Sue from Devon sent this email: Just continuing the saga of this poisoning - we had to use this chemical 3 years ago to kill of a dense sward of buttercups that were killing livestock. The local agrochemical expert had recommended this particular product. The manure from 08/09 was left to rot, and applied to our garden last year, and we encountered all the problems that people have reported previously after applying contaminated rotted manure to the garden. The remainder of the manure generated that year was sent back to the fields in spring 2010. We then made more hay for our winter forage, and it was eaten by housed animals this winter. This year we have applied winter 2010/2011 manure to our garden - and we are experiencing exactly the same problems as before. The point of my post - that although this chemical was applied 3 years ago, it has now cycled through 3 grazing seasons - it is still in the (new) manure and still toxic. This is not the old original manure - this is manure from last year's growth, 2 years after this chemical was used. We are still noting the the grass in our 2 fields does not give the same growth as our neighbours - so this chemical is actually still in the soil and is limiting the growth of the sward. In the polytunnel is is creating mayhem with the tomato plants (not to mention all the other veg), and it is noticeable that the pepper plants are stunted. We have 8 plants growing - 4 on heavily mucked soil, and 4 on non-mucked soil - these are twice the size of those in the mucked area.
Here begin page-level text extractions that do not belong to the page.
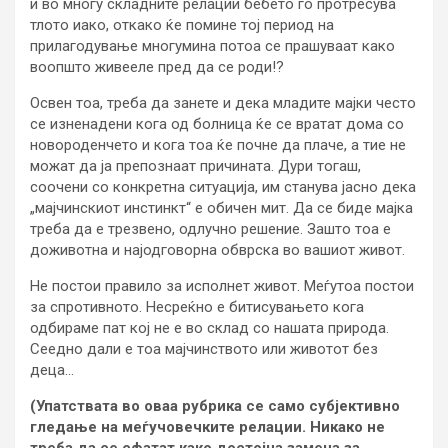
и во многу складните релации бебето го протресува
тлото иако, откако ќе помине тој период на
прилагодување многумина потоа се прашуваат како
воопшто живееле пред да се роди!?
Освен тоа, треба да занете и дека младите мајки често
се изненадени кога од болница ќе се вратат дома со
новороденчето и кога тоа ќе почне да плаче, а тие не
можат да ја препознаат причината. Дури тогаш,
соочени со конкретна ситуација, им станува јасно дека
„мајчинскиот инстинкт“ е обичен мит. Да се биде мајка
треба да е трезвено, одлучно решение. Зашто тоа е
доживотна и најодговорна обврска во вашиот живот.
Не постои правило за исполнет живот. Меѓутоа постои
за спротивното. Несреќно е битисувањето кога
одбираме пат кој не е во склад со нашата природа.
Сеедно дали е тоа мајчинството или животот без
деца…
(Упатствата во оваа рубрика се само субјективно
гледање на меѓучовечките релации. Никако не
треба да се сфатат како достојна замена за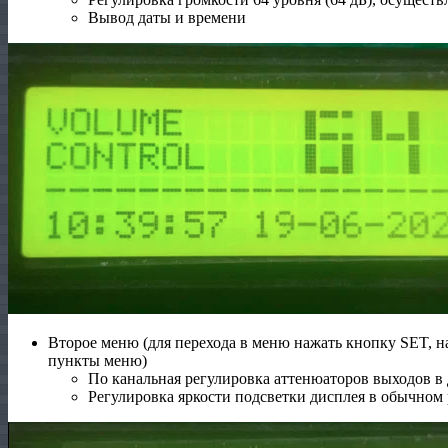
Вывод даты и времени
Второе меню (для перехода в меню нажать кнопку SET, 
пункты меню)
По канальная регулировка аттенюаторов выходов в д
Регулировка яркости подсветки дисплея в обычн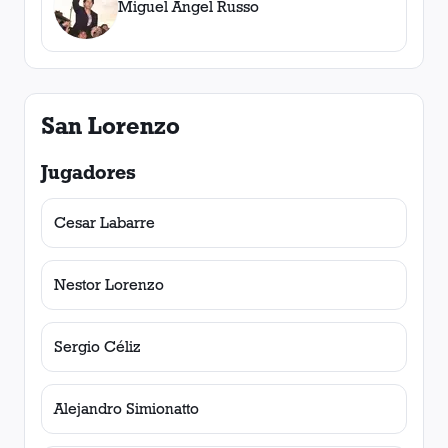
Miguel Ángel Russo
San Lorenzo
Jugadores
Cesar Labarre
Nestor Lorenzo
Sergio Céliz
Alejandro Simionatto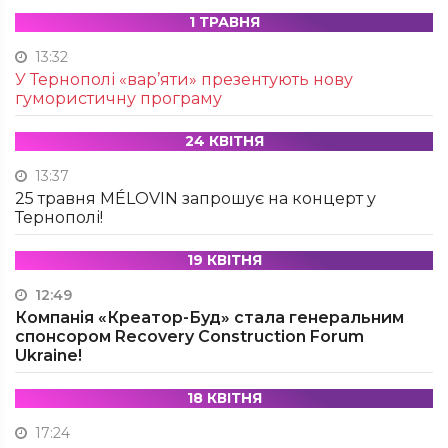
1 ТРАВНЯ
13:32
У Тернополі «вар’яти» презентують нову
гумористичну програму
24 КВІТНЯ
13:37
25 травня MÉLOVIN запрошує на концерт у
Тернополі!
19 КВІТНЯ
12:49
Компанія «Креатор-Буд» стала генеральним
спонсором Recovery Construction Forum
Ukraine!
18 КВІТНЯ
17:24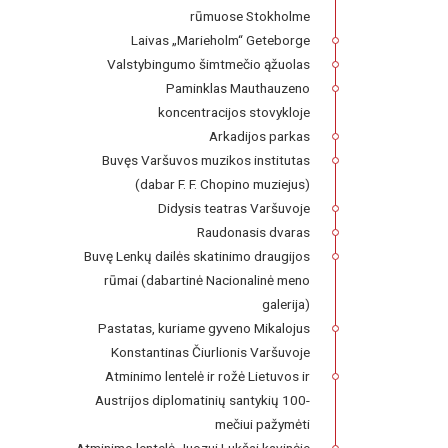
rūmuose Stokholme
Laivas „Marieholm“ Geteborge
Valstybingumo šimtmečio ąžuolas
Paminklas Mauthauzeno
koncentracijos stovykloje
Arkadijos parkas
Buvęs Varšuvos muzikos institutas
(dabar F. F. Chopino muziejus)
Didysis teatras Varšuvoje
Raudonasis dvaras
Buvę Lenkų dailės skatinimo draugijos
rūmai (dabartinė Nacionalinė meno
galerija)
Pastatas, kuriame gyveno Mikalojus
Konstantinas Čiurlionis Varšuvoje
Atminimo lentelė ir rožė Lietuvos ir
Austrijos diplomatinių santykių 100-
mečiui pažymėti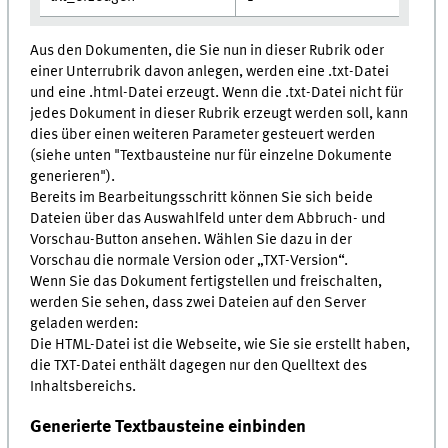
Aus den Dokumenten, die Sie nun in dieser Rubrik oder
einer Unterrubrik davon anlegen, werden eine .txt-Datei
und eine .html-Datei erzeugt. Wenn die .txt-Datei nicht für
jedes Dokument in dieser Rubrik erzeugt werden soll, kann
dies über einen weiteren Parameter gesteuert werden
(siehe unten "Textbausteine nur für einzelne Dokumente
generieren").
Bereits im Bearbeitungsschritt können Sie sich beide
Dateien über das Auswahlfeld unter dem Abbruch- und
Vorschau-Button ansehen. Wählen Sie dazu in der
Vorschau die normale Version oder „TXT-Version“.
Wenn Sie das Dokument fertigstellen und freischalten,
werden Sie sehen, dass zwei Dateien auf den Server
geladen werden:
Die HTML-Datei ist die Webseite, wie Sie sie erstellt haben,
die TXT-Datei enthält dagegen nur den Quelltext des
Inhaltsbereichs.
Generierte Textbausteine einbinden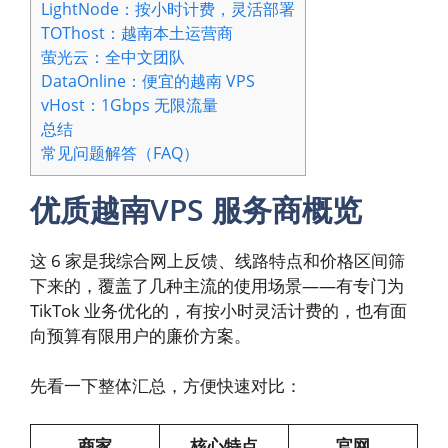
LightNode：按小时计费，灵活部署
TOThost：越南本土运营商
萤光云：全中文团队
DataOnline：便宜的越南 VPS
vHost：1Gbps 无限流量
总结
常见问题解答（FAQ）
优质越南VPS 服务商概览
这 6 家是我综合网上反馈、线路特点和价格区间筛
下来的，覆盖了几种主流的使用场景——有专门为
TikTok 业务优化的，有按小时灵活计费的，也有面
向预算有限用户的廉价方案。
先看一下整体汇总，方便快速对比：
商家
核心特点
官网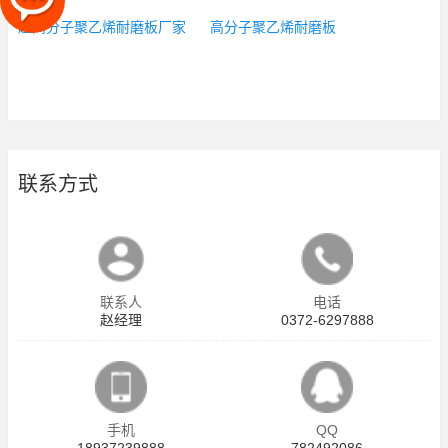
超高分子聚乙烯耐磨板厂家
高分子聚乙烯耐磨板
联系方式
联系人
电话
赵经理
0372-6297888
手机
QQ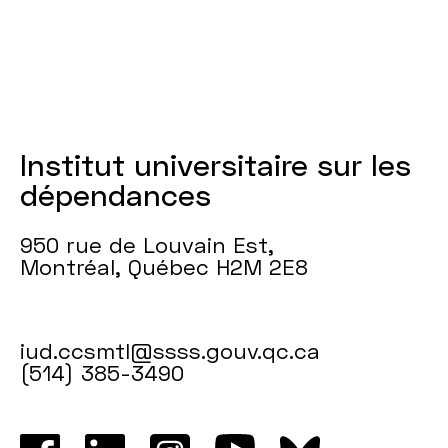
Institut universitaire sur les
dépendances
950 rue de Louvain Est,
Montréal, Québec H2M 2E8
iud.ccsmtl@ssss.gouv.qc.ca
(514) 385-3490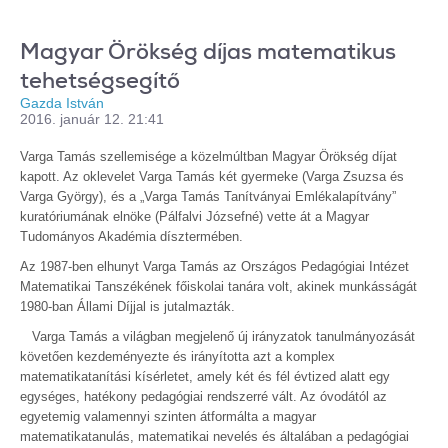
Magyar Örökség díjas matematikus
tehetségsegítő
Gazda István
2016. január 12. 21:41
Varga Tamás szellemisége a közelmúltban Magyar Örökség díjat
kapott. Az oklevelet Varga Tamás két gyermeke (Varga Zsuzsa és
Varga György), és a „Varga Tamás Tanítványai Emlékalapítvány”
kuratóriumának elnöke (Pálfalvi Józsefné) vette át a Magyar
Tudományos Akadémia dísztermében.
Az 1987-ben elhunyt Varga Tamás az Országos Pedagógiai Intézet
Matematikai Tanszékének főiskolai tanára volt, akinek munkásságát
1980-ban Állami Díjjal is jutalmazták.
Varga Tamás a világban megjelenő új irányzatok tanulmányozását
követően kezdeményezte és irányította azt a komplex
matematikatanítási kísérletet, amely két és fél évtized alatt egy
egységes, hatékony pedagógiai rendszerré vált. Az óvodától az
egyetemig valamennyi szinten átformálta a magyar
matematikatanulás, matematikai nevelés és általában a pedagógiai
Sorry to be so detailed - but this is just to warn that this product hangs around. If anyone yet has a method of encouraging micro-organisms that will break it down in the soil we would love to know please.
We are based in Devon (UK), and our fields are on permanent grass production for livestock. It would appear that the best method of inactivating/destroying the aminopyralid retained in the soil is by plenty of rotavation/tilling etc - but this would mean the loss of our grassland, and hence grazing for our animals, while we plough and till and then reseed - not to mention the huge cost involved in this as well ...
You have mentioned the only way I know of speeding up decomposition which as you say is impractical for you. The advice to spread affected manure onto grassland should maybe make a distinction that the grassland should not be them used for grazing. I guess the only way forward for you is to find some means of disposing of manure without it being used in gardens or on food crops. Maybe DOW can suggest how you deal with the problem.